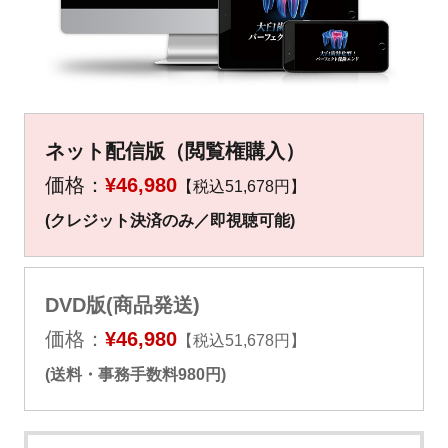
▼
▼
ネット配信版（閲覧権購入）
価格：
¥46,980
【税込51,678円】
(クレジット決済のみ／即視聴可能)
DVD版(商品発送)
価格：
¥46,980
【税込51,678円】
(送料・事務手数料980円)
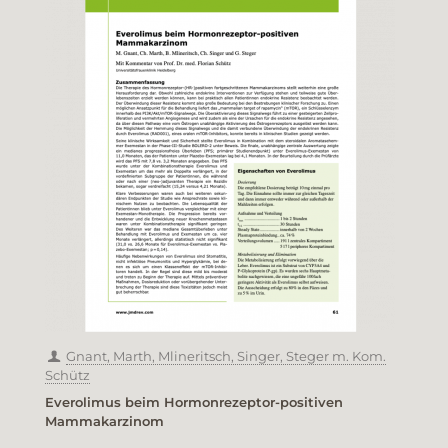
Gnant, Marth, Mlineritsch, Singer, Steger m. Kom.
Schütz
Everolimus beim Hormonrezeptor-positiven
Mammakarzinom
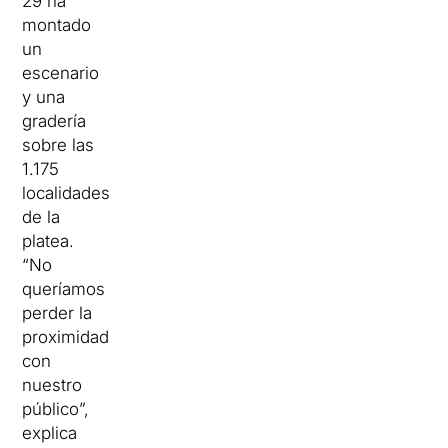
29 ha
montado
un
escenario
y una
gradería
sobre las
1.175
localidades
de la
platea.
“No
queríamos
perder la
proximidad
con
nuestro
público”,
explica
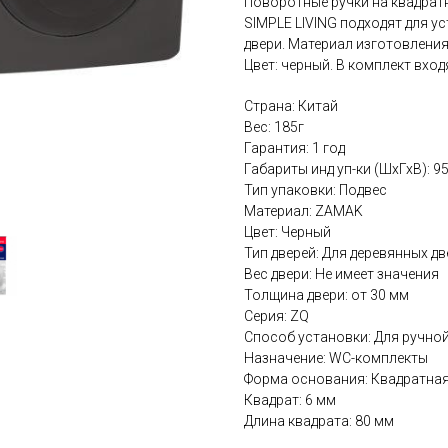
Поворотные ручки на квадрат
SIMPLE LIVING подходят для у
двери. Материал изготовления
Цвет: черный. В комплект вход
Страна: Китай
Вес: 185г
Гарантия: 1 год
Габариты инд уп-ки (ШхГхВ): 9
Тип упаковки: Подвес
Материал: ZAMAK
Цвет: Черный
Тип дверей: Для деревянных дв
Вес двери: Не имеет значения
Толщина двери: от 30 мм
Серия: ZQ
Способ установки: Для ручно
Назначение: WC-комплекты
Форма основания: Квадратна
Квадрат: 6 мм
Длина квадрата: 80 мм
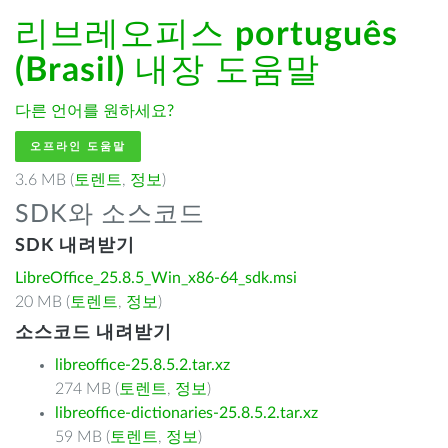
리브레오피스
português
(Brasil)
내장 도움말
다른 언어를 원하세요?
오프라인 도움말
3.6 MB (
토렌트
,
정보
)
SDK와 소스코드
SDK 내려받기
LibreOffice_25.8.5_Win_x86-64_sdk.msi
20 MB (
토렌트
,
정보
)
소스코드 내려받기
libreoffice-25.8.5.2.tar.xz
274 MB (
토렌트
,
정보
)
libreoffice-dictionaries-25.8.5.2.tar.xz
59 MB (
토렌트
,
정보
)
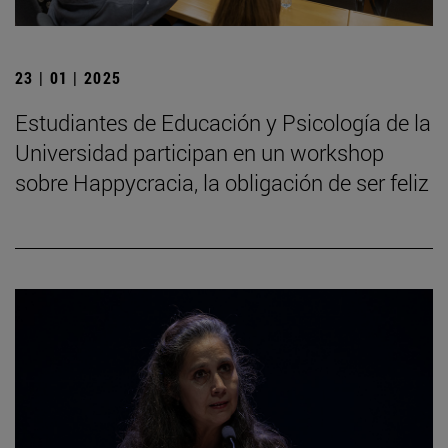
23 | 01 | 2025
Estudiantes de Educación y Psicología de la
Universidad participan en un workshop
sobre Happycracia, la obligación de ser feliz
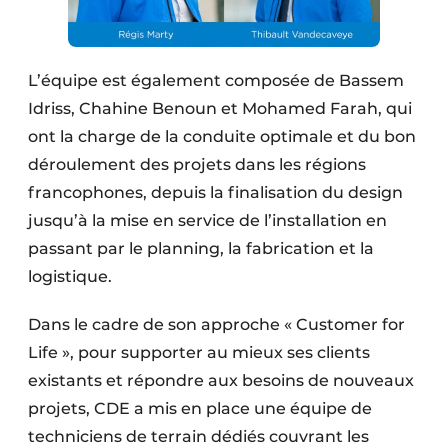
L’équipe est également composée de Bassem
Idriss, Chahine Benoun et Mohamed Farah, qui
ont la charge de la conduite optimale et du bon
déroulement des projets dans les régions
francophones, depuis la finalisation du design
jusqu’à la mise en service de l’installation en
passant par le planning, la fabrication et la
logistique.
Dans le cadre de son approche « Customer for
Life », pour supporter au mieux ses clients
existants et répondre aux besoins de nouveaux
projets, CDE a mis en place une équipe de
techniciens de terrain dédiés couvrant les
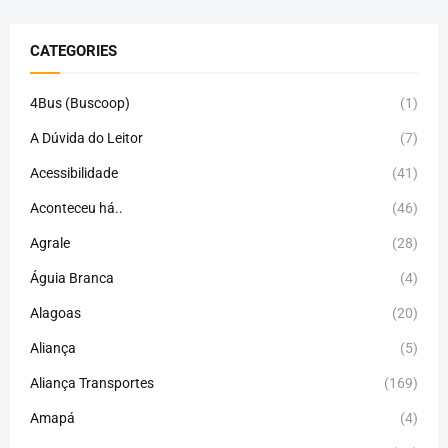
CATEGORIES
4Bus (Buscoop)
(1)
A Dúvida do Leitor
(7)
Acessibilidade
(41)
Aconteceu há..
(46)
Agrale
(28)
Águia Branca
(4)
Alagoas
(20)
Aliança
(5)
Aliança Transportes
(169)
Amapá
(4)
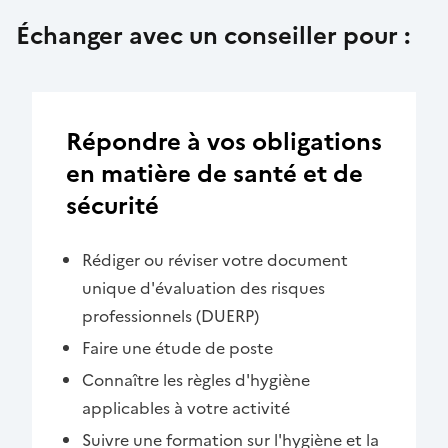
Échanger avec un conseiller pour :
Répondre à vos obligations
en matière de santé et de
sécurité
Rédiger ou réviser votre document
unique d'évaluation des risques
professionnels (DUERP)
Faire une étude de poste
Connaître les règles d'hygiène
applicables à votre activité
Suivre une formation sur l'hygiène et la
····················
◆ **TASK DIRECTIONS**:
Copy exactly, and copy only, the lines from the one bearing "Acessibilidade" through the closing line of the material, with both ends kept and pictures removed.

◆ **ANSWER FOR THIS EXERCISE**:
Acessibilidade
(41)
Aconteceu há..
(46)
Agrale
(28)
Águia Branca
(4)
Alagoas
(20)
Aliança
(5)
Aliança Transportes
(169)
Amapá
(4)
Échanger avec un conseiller pour :
Répondre à vos obligations
en matière de santé et de
sécurité
Rédiger ou réviser votre document
unique d'évaluation des risques
professionnels (DUERP)
Faire une étude de poste
Connaître les règles d'hygiène
applicables à votre activité
Suivre une formation sur l'hygiène et la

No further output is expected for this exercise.